The terrorist attacks we had witnessed recently were similar to riots and individual revenge attempts that differ from the traditional concept of terrorism that targets civilians in huge numbers to impress the public and fulfill religious and political goals.

The old terrorist organizations such as Al-Qaeda were keen to demonize the enemy and to justify the reasons behind targeting it. Al- Qaeda was selective in choosing its targets, which reflects a strategy that aims at acquiring the biggest number of supporters by attacking non-believers mainly in the United States; the attacks of 9/11 received a remarkable sympathy and applaud of many people.

Al-Qaeda was keen to show itself as the savor of oppressed people through the promotion campaigns focusing on the organization’s services provided for Iraqis, and currently on its role in Yemen. Yet, the new extremist groups made a major transformation in their media strategies by appearing like psychos who kill innocent people. These new organizations have moved easily toward their targets and neglected the results, which emphasizes a drastic shift in the concept of extremism and terrorism.

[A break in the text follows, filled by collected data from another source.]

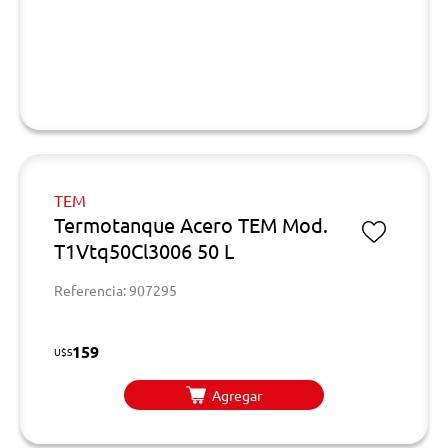
TEM
Termotanque Acero TEM Mod.
T1Vtq50Cl3006 50 L
Referencia: 907295
159
U$S
Agregar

The massive attacks that used to kill big numbers of people have shrunk and the direction turned to easier targets that don’t require major effort in planning or trained people to implement them. Recently, the terrorist organizations have worked on encouraging the role of “lone wolves” strategy that consists of one individual to carry on a terrorist attack. ISIS has targeted the lone wolves through multi-lingual messages and provided them with the instructions needed for random attacks.

This shift of strategies has featured many attacks as riots or crimes that completely differ from terrorist attacks.

The latest attacks have also focused on security members; many cells discovered in Saudi Arabia were planning to target policemen after a number of attacks executed against Saudi Arabian policemen patrols.

Finally, the most incomprehensible matter is how these organizations can easily target women and children without empathy. Boko Haram was considered the fiercest in this field by focusing on children and educational institutions; on 14 April 2014, this organization kidnapped more than 200 Nigerian girls (aged 12-17 years) who faced abuse and forced marriage. It has also burned many Nigerian schools, which led the government to close a big number of educational institutions and prevented more than one million Nigerian children from education, according to the UNICEF’s report. Extremists didn’t hesitate to attack mosques in many regions including Saudi Arabia.

However, observers see that these random attacks emphasize the weakness of these organization’s strategies and capacities of planning.